Tuesday, January 15, 2013

Defining Joy

There’s a lot of confusion between joy and happiness. We may use the terms interchangeably but they are not the same. At times they may look alike and may show up at the same time and at the same place, but there are times they simply don’t belong together. Joy can show up in places where happiness just seems inappropriate. James said, “Consider it all joy, my brethren, when you experience the tough times in life required for you to grow as a believer and expand your understanding of how big God is.” (James 1:2 loosely paraphrased)

Tough times are not typically happy times. But since joy and happiness are not the same thing, you can still have joy when you can’t be happy. I may not like what I’m going through but I can embrace my circumstances as a opportunity to see the goodness of God in my behalf. How?

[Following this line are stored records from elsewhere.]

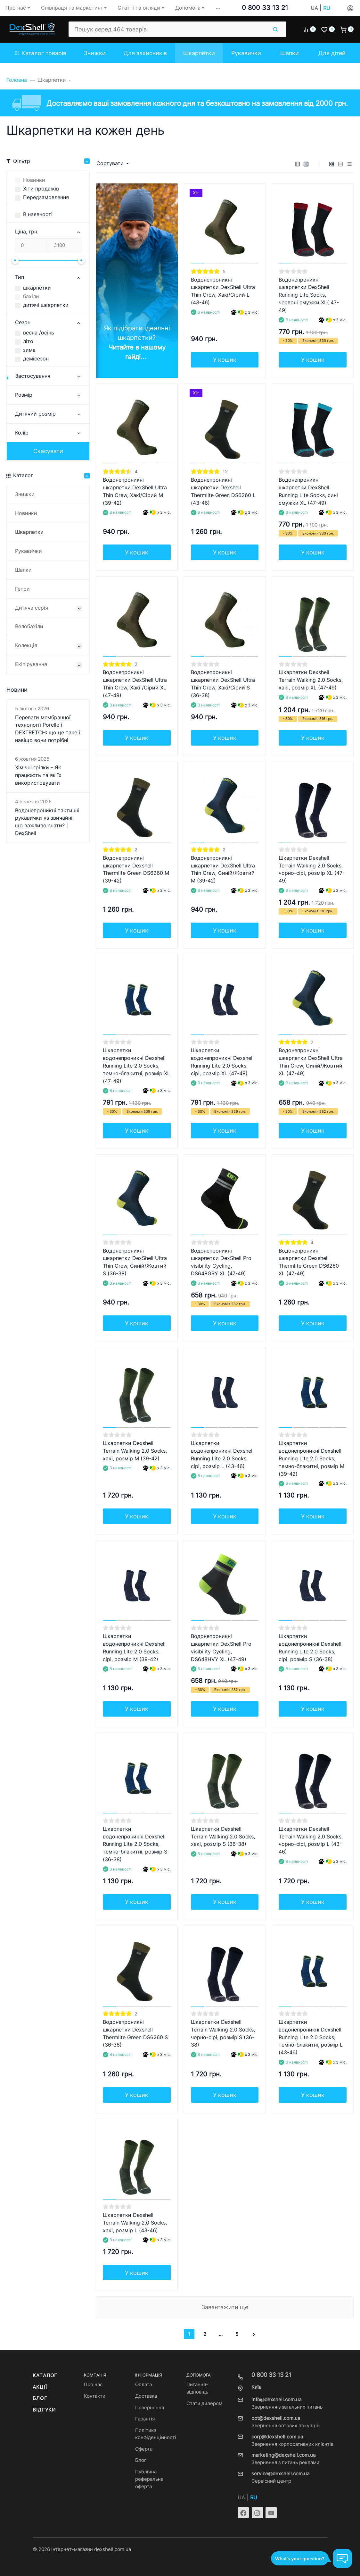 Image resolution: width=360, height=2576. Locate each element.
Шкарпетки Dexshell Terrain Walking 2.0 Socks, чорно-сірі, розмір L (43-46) (311, 1840)
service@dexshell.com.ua (280, 2474)
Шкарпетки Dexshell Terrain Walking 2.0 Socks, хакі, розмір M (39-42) (135, 1451)
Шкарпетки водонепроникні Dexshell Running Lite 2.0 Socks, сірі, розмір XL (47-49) (222, 1062)
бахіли (31, 296)
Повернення (149, 2408)
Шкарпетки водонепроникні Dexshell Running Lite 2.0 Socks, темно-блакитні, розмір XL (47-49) (136, 1065)
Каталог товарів (40, 53)
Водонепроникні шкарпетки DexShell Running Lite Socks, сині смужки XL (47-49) (308, 491)
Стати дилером (204, 2403)
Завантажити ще (224, 2307)
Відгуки (44, 2410)
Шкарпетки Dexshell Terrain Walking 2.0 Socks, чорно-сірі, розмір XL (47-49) (312, 869)
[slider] (15, 260)
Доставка (146, 2396)
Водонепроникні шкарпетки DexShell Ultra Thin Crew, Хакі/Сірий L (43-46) (223, 291)
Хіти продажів (41, 189)
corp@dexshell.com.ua (277, 2437)
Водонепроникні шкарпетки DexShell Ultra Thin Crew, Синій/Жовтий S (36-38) (135, 1262)
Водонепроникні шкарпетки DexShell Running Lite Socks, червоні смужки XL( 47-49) (309, 295)
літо (28, 341)
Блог (40, 2398)
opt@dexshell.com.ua (275, 2418)
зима (29, 350)
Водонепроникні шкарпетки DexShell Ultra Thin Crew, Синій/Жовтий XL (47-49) (311, 1062)
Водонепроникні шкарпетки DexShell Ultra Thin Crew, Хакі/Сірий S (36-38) (223, 683)
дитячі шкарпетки (46, 305)
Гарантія (145, 2419)
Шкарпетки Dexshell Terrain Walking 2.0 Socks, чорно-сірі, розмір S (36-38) (223, 2033)
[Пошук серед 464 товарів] (168, 29)
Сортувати (110, 163)
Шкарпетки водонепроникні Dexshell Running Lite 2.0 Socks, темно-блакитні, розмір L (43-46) (311, 2037)
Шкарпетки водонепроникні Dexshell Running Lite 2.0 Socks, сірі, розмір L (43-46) (222, 1454)
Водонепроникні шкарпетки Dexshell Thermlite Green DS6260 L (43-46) (223, 491)
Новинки (34, 180)
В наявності (38, 214)
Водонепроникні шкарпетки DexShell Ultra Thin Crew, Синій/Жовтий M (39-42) (223, 869)
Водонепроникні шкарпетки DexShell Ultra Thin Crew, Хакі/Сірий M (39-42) (135, 491)
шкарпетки (37, 288)
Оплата (143, 2384)
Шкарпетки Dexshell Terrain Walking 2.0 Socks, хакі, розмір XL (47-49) (311, 680)
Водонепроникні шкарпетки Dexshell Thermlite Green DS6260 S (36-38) (135, 2033)
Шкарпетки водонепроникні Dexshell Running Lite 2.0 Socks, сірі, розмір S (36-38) (310, 1647)
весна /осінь (38, 333)
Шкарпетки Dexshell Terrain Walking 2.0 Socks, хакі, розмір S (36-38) (223, 1836)
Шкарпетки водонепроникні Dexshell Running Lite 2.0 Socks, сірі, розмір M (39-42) (134, 1647)
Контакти (94, 2396)
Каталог (45, 2375)
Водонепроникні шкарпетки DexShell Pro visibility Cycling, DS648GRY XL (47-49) (221, 1262)
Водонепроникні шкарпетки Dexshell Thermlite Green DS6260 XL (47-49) (309, 1262)
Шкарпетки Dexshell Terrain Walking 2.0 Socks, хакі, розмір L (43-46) (135, 2223)
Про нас (93, 2384)
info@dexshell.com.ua (276, 2400)
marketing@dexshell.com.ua (283, 2455)
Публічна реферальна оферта (149, 2479)
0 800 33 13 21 (265, 8)
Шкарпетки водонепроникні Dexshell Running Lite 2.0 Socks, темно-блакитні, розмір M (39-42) (311, 1458)
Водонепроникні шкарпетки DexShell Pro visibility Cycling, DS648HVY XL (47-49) (221, 1647)
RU (326, 8)
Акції (40, 2387)
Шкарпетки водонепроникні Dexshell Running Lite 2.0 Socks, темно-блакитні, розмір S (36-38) (135, 1844)
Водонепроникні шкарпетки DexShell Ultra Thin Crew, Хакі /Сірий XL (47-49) (135, 683)
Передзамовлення (46, 197)
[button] (218, 7)
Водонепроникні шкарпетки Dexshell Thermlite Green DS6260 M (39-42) (136, 869)
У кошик (224, 359)
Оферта (143, 2449)
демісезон (36, 359)
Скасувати (48, 451) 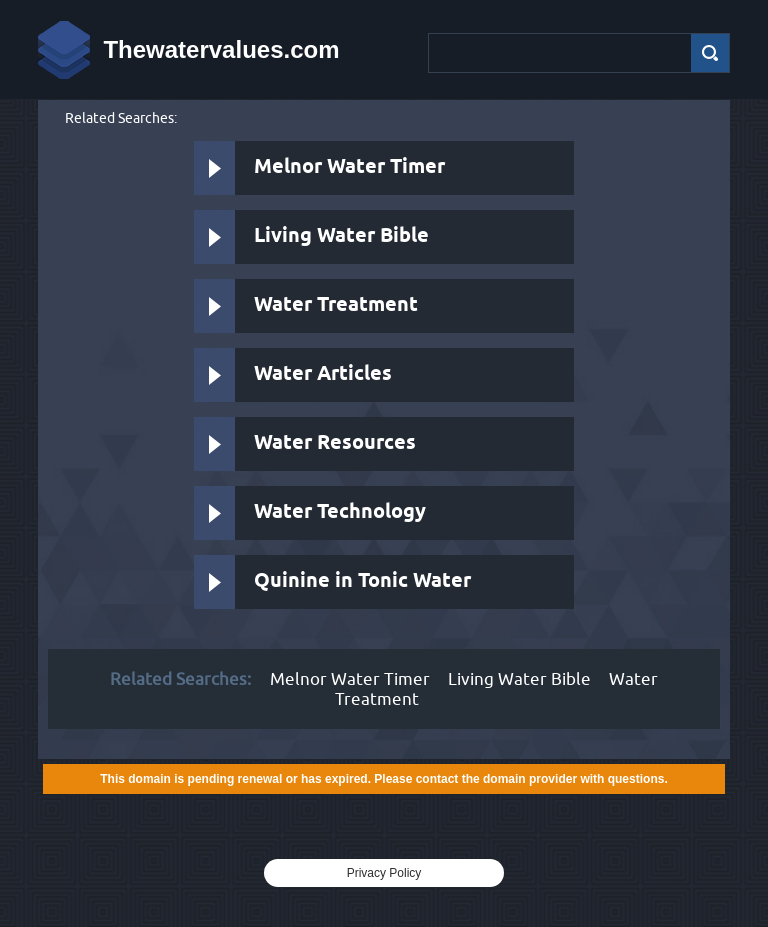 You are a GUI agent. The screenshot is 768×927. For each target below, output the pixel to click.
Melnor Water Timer (349, 167)
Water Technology (340, 512)
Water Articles (323, 374)
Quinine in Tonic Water (362, 581)
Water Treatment (336, 305)
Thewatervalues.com (221, 49)
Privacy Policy (384, 873)
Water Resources (335, 443)
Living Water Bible (341, 236) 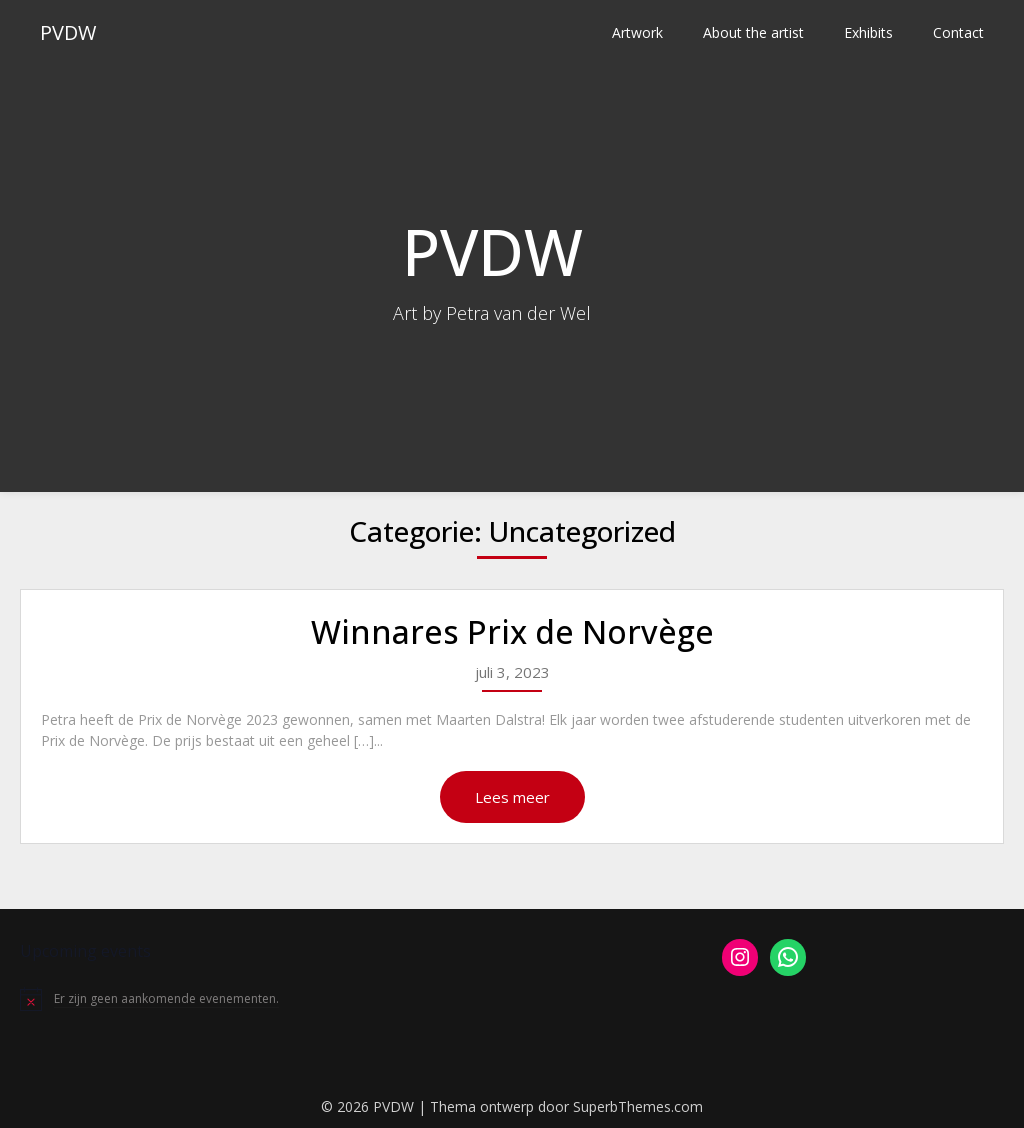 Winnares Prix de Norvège (512, 631)
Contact (958, 32)
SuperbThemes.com (638, 1106)
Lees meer (512, 797)
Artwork (637, 32)
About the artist (753, 32)
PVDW (68, 32)
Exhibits (868, 32) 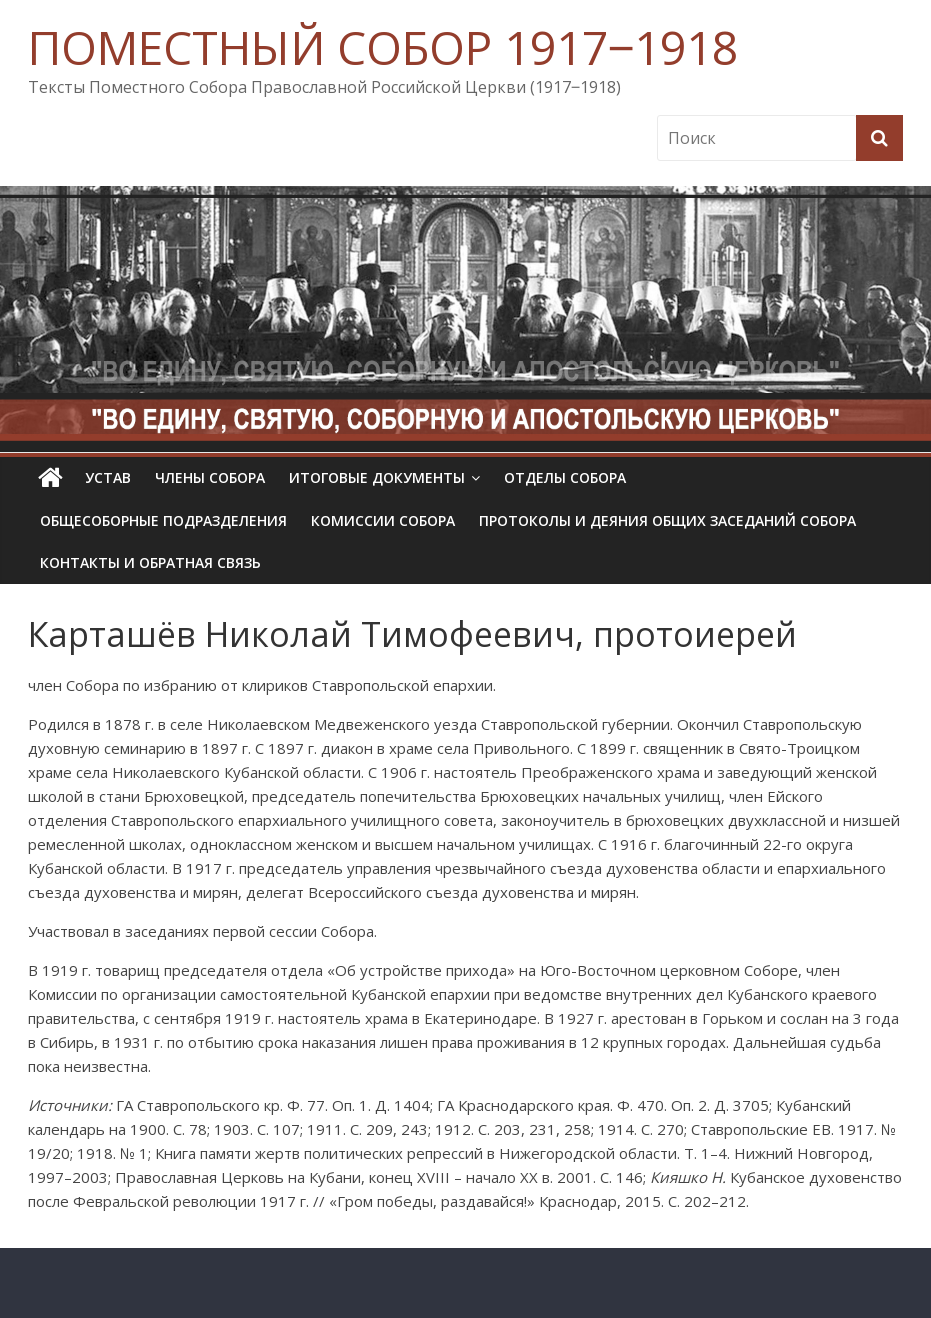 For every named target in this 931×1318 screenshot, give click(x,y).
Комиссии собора (383, 520)
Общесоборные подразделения (163, 520)
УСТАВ (108, 477)
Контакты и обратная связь (150, 562)
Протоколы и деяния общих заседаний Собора (667, 520)
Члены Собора (210, 477)
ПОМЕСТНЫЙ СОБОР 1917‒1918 (383, 47)
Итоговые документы (377, 477)
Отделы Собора (565, 477) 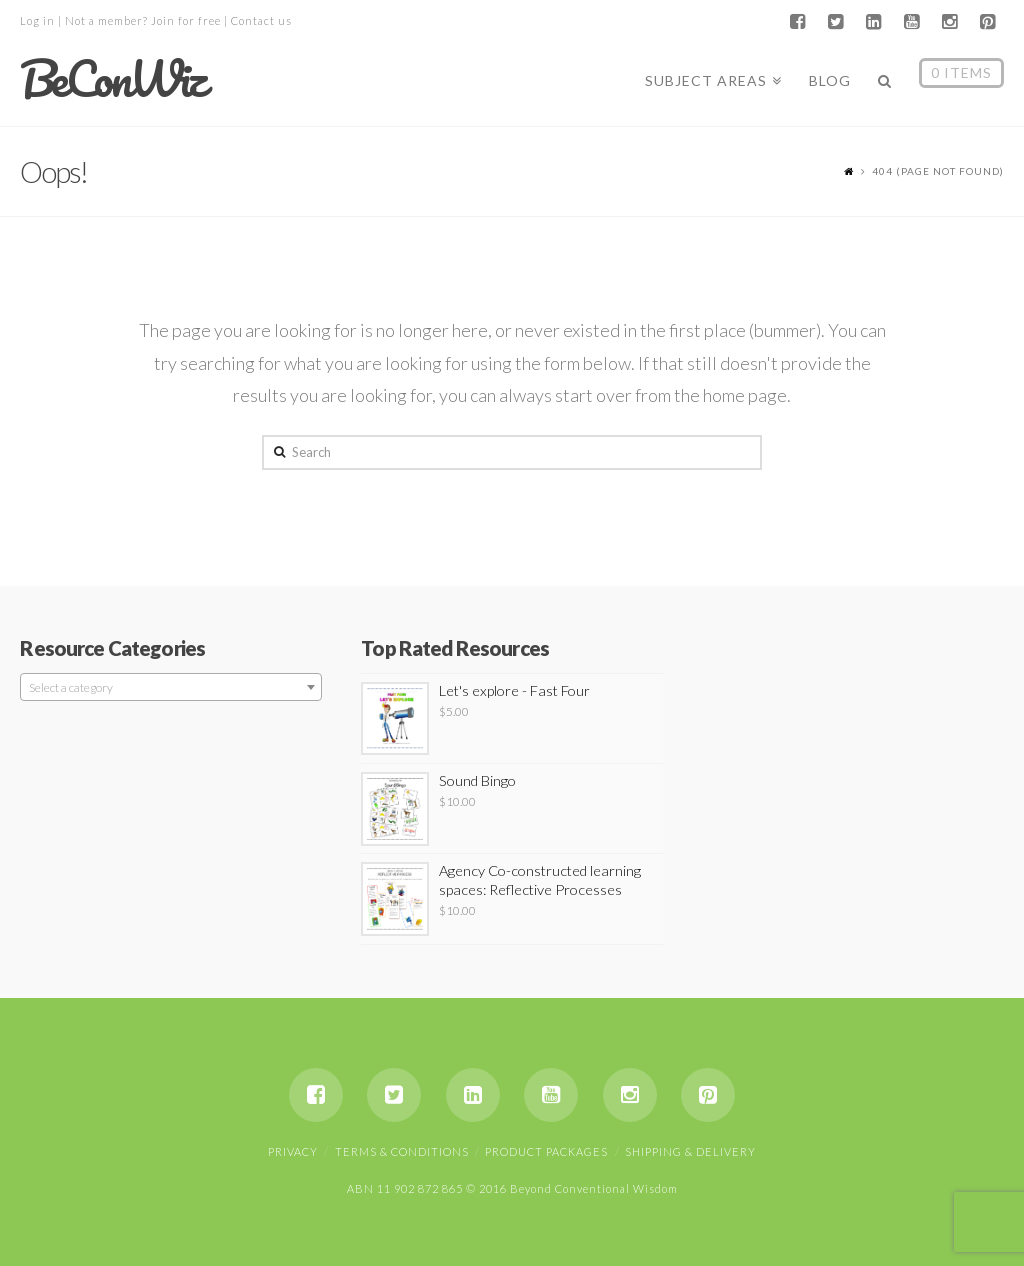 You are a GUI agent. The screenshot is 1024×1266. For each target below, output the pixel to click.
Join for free (186, 20)
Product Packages (546, 1151)
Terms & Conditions (402, 1151)
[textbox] (170, 688)
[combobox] (170, 687)
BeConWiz (111, 79)
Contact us (261, 20)
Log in (37, 20)
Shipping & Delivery (690, 1151)
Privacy (293, 1151)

  • By finding my Joy Spot
  • By realizing God is accomplishing a work in my life
  • By anticipating the results
  • By expressing my thanks to God for taking the time to refine my life
  • By allowing this moment to bless me

The farmer is never closer to the land than when he is breaking it up for planting. Land that has lain dormant from past years is too hard for seeding. It’s a wasteland until the farmer gets out the disk and plows it back to usefulness.

That plowing is violent and brutal but essential for the next phase of planting and the ultimate reward of next season’s crops. The ground isn’t happy to be plowed but submits, anticipating the joy of harvest.

Joy is the warmth of an inner peace that comes when we realize God is accomplishing His purposes in our lives. It is a by-product of trust that we experience when we’re not being distracted by what’s actually going on at the moment.

Question: During what phase of the trial is it hardest to “consider it joy?” Comments?